What happens when an AI agent tries to buy from your web shop

That makes it a useful diagnostic layer. Even before agent-assisted shopping becomes mainstream, it gives e-commerce teams a faster way to see where core journeys break, where false success signals appear, and where the buying experience depends too much on user patience. This is the main reason why the topic matters now.

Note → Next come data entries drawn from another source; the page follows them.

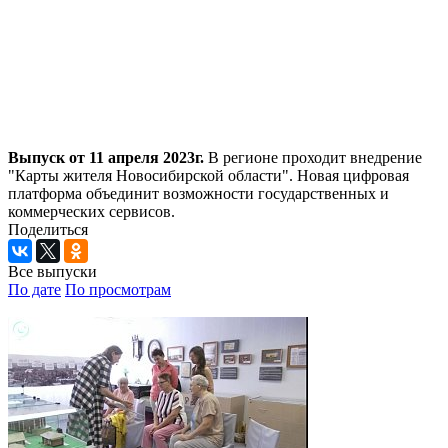
Выпуск от 11 апреля 2023г.
В регионе проходит внедрение
"Карты жителя Новосибирской области". Новая цифровая
платформа объединит возможности государственных и
коммерческих сервисов.
Поделиться
Все выпуски
По дате
По просмотрам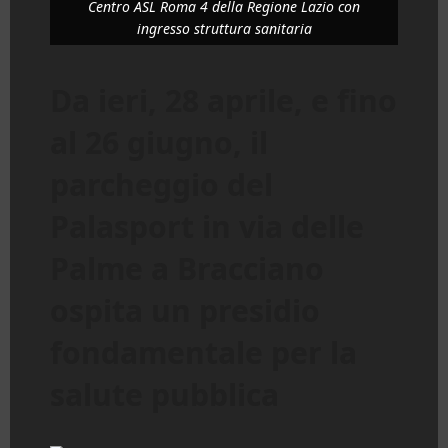
Centro ASL Roma 4 della Regione Lazio con
ingresso struttura sanitaria
Da ieri, 28 aprile, e fino
al 26 giugno, il
parcheggio del
Palasport in via delle
Palme a Bracciano
ospita un presidio
fondamentale per la
salute pubblica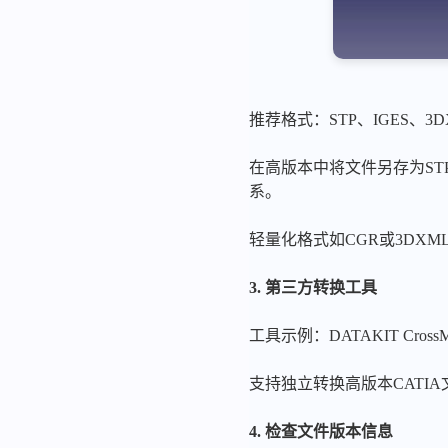
推荐格式：STP、IGES、3
在高版本中将文件另存为ST
系。
轻量化格式如CGR或3DX
3. 第三方转换工具
工具示例：DATAKIT CrossM
支持独立转换高版本CATIA
4. 检查文件版本信息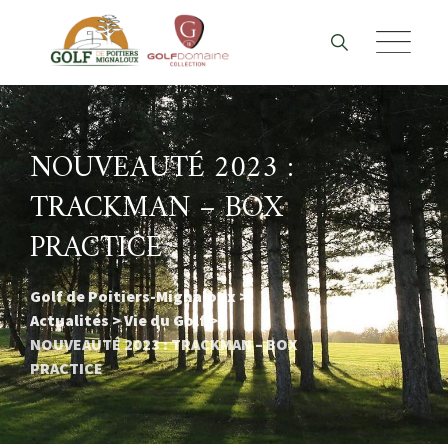
Skip
to
content
NOUVEAUTÉ 2023 :
TRACKMAN – BOX
PRACTICE
Golf de Poitiers-Mignaloux
>
Actualités
>
Vie du Golf
>
NOUVEAUTÉ 2023 : TRACKMAN – BOX
PRACTICE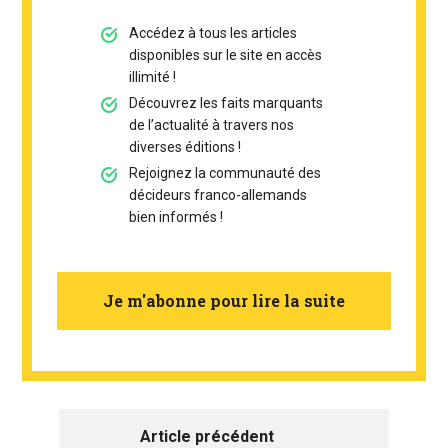
Accédez à tous les articles
disponibles sur le site en accès
illimité !
Découvrez les faits marquants
de l’actualité à travers nos
diverses éditions !
Rejoignez la communauté des
décideurs franco-allemands
bien informés !
Je m'abonne pour lire la suite
Article précédent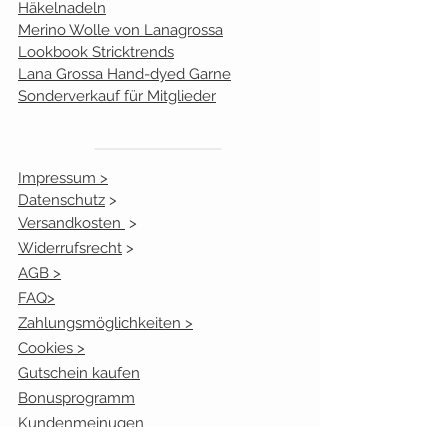
Häkelnadeln
Merino Wolle von Lanagrossa
Lookbook Stricktrends
Lana Grossa Hand-dyed Garne
Sonderverkauf für Mitglieder
Impressum >
Datenschutz
>
Versandkosten
>
Widerrufsrecht
>
AGB >
FAQ>
Zahlungsmöglichkeiten >
Cookies >
Gutschein kaufen
Bonusprogramm
Kundenmeinugen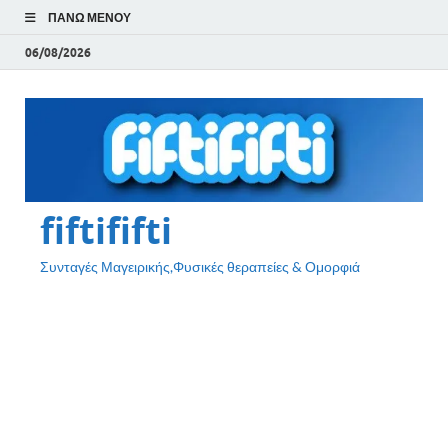
ΠΆΝΩ ΜΕΝΟΎ
06/08/2026
fiftififti
Συνταγές Μαγειρικής,Φυσικές θεραπείες & Ομορφιά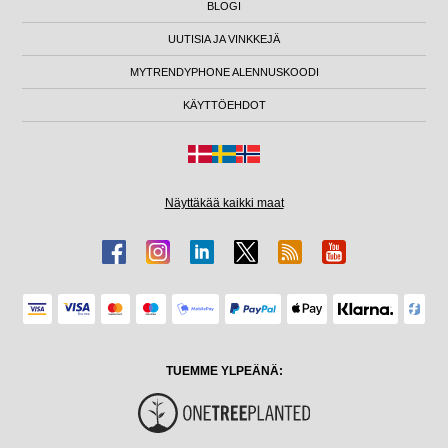
BLOGI
UUTISIA JA VINKKEJÄ
MYTRENDYPHONE ALENNUSKOODI
KÄYTTÖEHDOT
Näyttäkää kaikki maat
TUEMME YLPEÄNÄ: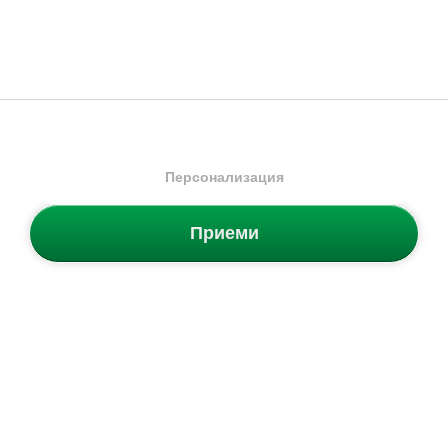
Море, планина или градска ваканция: Топ 5 обувки,
които заслужават място в летния багаж.
Персонализация
Приеми
Подаръкът, който очаква да бъде избран!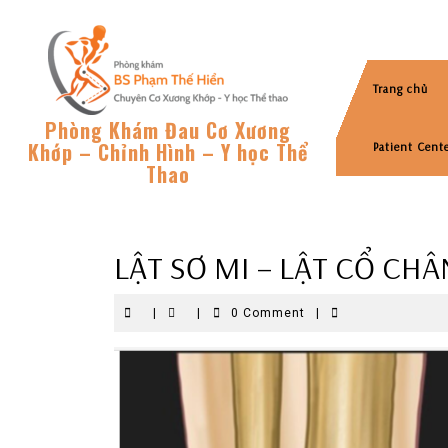
Skip
to
content
Trang chủ
Phòng Khám Đau Cơ Xương
Khớp – Chỉnh Hình – Y học Thể
Patient Cent
Thao
LẬT SƠ MI – LẬT CỔ CH
|
|
0 Comment
|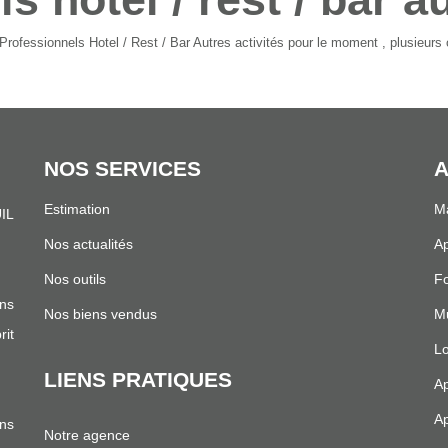
ofessionnels Hotel / Rest / Bar Autres activités pour le moment , plusieurs o
NOS SERVICES
A
Estimation
Ma
IL
.
Nos actualités
Ap
Nos outils
Fo
ns
Nos biens vendus
Mu
it
Lo
LIENS PRATIQUES
Ap
Ap
ans
Notre agence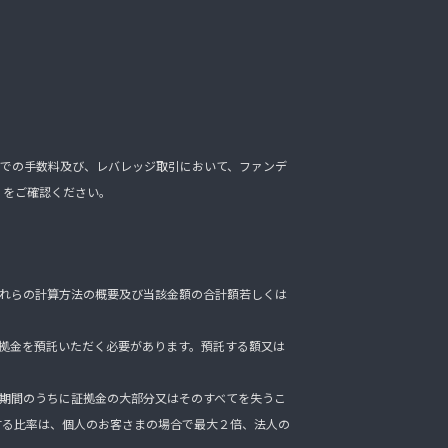
での手数料及び、レバレッジ取引において、ファンデ
」をご確認ください。
れらの計算方法の概要及び当該金額の合計額若しくは
拠金を預託いただく必要があります。預託する額又は
期間のうちに証拠金の大部分又はそのすべてを失うこ
する比率は、個人のお客さまの場合で最大２倍、法人の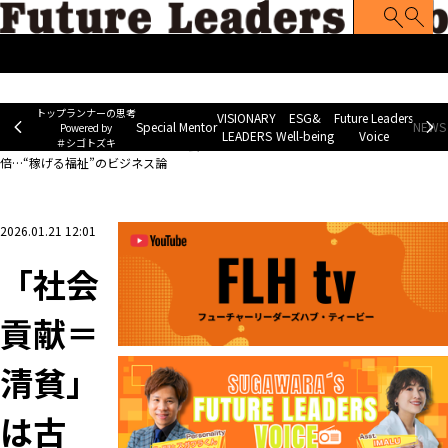
トップランナーの思考
Special Mentor
VISIONARY LEADERS
ES
~ Powered by ＃シゴトズキ~
トップランナーの思考
VISIONARY
ESG&
Future Leaders
Special Mentor
NEWS 
Powered by
LEADERS
Well-being
Voice
＃シゴトズキ
ホーム
>
Future Leaders Voice
>
「社会貢献＝清貧」は古い。給料は相場の1.3
倍…“稼げる福祉”のビジネス論
2026.01.21 12:01
「社会
貢献＝
清貧」
は古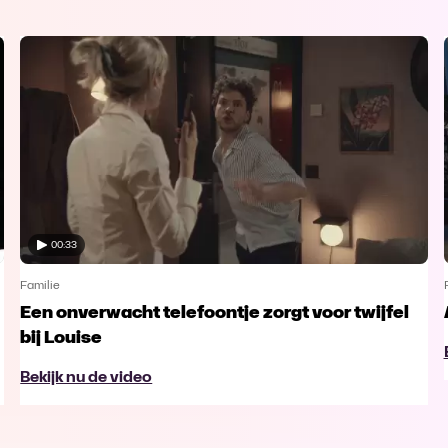
00:33
Familie
Een onverwacht telefoontje zorgt voor twijfel
bij Louise
Bekijk nu de video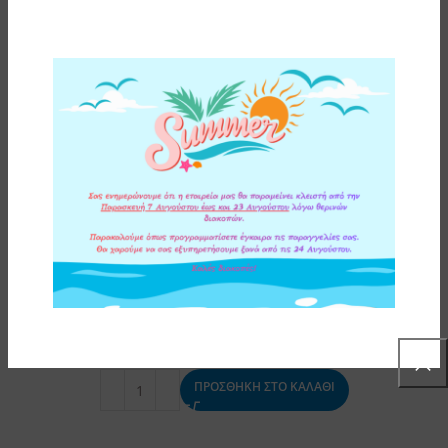
ΔΙΑΚΟΠΤΗΣ ΦΙΛΤΡΟΥ ΝΕΡΟΥ ΒΡΥΣΗΣ INSTAPURE
ΛΕΥΚΟΣ
4,00
€
ΠΡΟΣΘΗΚΗ ΣΤΟ ΚΑΛΑΘΙ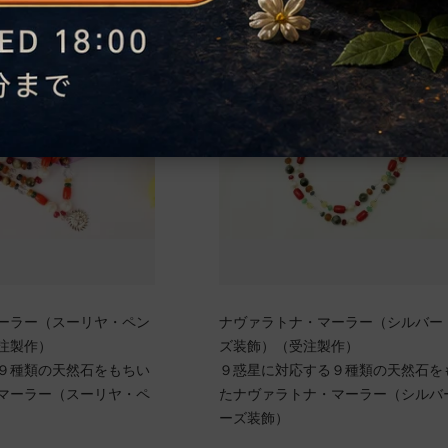
ーラー（スーリヤ・ペン
ナヴァラトナ・マーラー（シルバー
注製作）
ズ装飾）（受注製作）
９種類の天然石をもちい
９惑星に対応する９種類の天然石を
マーラー（スーリヤ・ペ
たナヴァラトナ・マーラー（シルバ
ーズ装飾）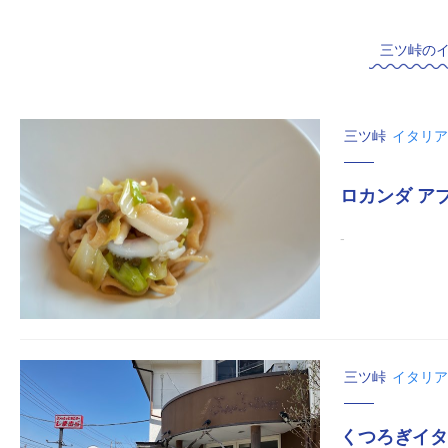
三ツ峠の
三ツ峠
イタリア
ロカンダ ア
-
三ツ峠
イタリア
くつろぎイタリ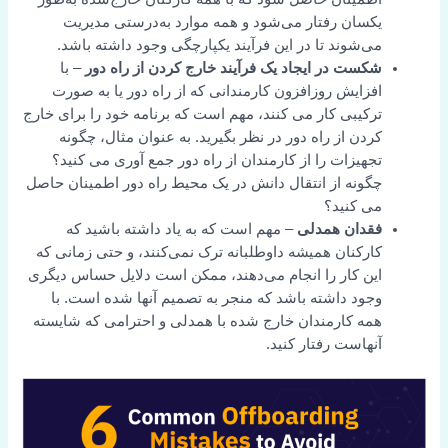
یکسان رفتار می‌شود و همه موارد به‌درستی مدیریت
می‌شوند تا در این فرآیند یکپارچگی وجود داشته باشد.
شکست در ایجاد یک فرآیند خارج کردن از راه دور
– با
افزایش روزافزون کارمندانی که از راه دور یا به صورت
ترکیبی کار می کنند، مهم است که برنامه خود را برای خارج
کردن از راه دور در نظر بگیرید. به عنوان مثال، چگونه
تجهیزات را از کارمندان از راه دور جمع آوری می کنید؟
چگونه از انتقال دانش در یک محیط راه دور اطمینان حاصل
می کنید؟
فقدان همدلی
– مهم است که به یاد داشته باشید که
کارکنان همیشه داوطلبانه ترک نمی‌کنند، و حتی زمانی که
این کار را انجام می‌دهند، ممکن است دلایل حساس دیگری
وجود داشته باشد که منجر به تصمیم آنها شده است. با
همه کارمندان خارج شده با همدلی و احترامی که شایسته
آنهاست رفتار کنید.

I presented this research at Above Commerce 2026 in Zrenjanin, where Granular joined as an event partner. The broader conversation at the event was about where e-commerce is moving next, how user behavior is shifting, and what teams should prepare for before those changes become obvious in reporting. This research fits that context well because it sits right between AI, UX, search, and conversion reality.

What I presented there was not a claim that AI shopping is already mainstream in Serbia. It was simpler and more useful: if an AI agent consistently struggles with the same on-site patterns, those patterns deserve attention now, because they are already creating friction for real buyers.

Methodology: how I ran the test

I used an AI browser agent to simulate shopping behavior across Serbian web shops. The test covered 50 e-commerce stores and 10 scenarios. Each step captured the current URL, the agent’s action, its reasoning, a screenshot, and the page HTML. That gave me a way to review not just what the agent did, but why it thought it was making progress.

An example of a web shop visit

The scenarios were split into two groups.

Detailed scenarios gave the agent very explicit instructions. These were tasks such as finding a specific type of product in a specific shop and following a more controlled path.
Minimal scenarios were closer to real user intent. The agent got a goal, a budget, and a few constraints, then had to figure the rest out on its own.

There were also scenarios that started from Google, where the agent had to choose the shop itself before continuing the task.

This matters because detailed scenarios test whether a flow can be completed under guidance. Minimal scenarios test whether the shop works when the intent is clear, but the path is not. That second layer is where a lot of friction showed up.

The first result that matters: 100% reported success, 59% real success

This was the clearest signal in the entire test.

Across all of the runs, the agent marked every run as a success. On paper, that looks perfect, but after manual review, the real success rate was 59%. In the rest of the runs, the task was not actually completed in the way it was supposed to be. The agent either added the wrong product, selected an unavailable item, got stuck in friction, or interpreted a weak outcome as good enough.

Success comparison

That gap matters for two reasons.

First, it shows how easy it is to confuse flow completion with task completion. A system can generate a positive signal while the user journey is still broken.

Second, this is not only an AI story. It is also a measurement story. Many digital teams already deal with a softer version of the same problem: a tool reports progress, but the actual user outcome is weaker than the reporting suggests. In that sense, AI agents are useful because they make false positives easier to spot.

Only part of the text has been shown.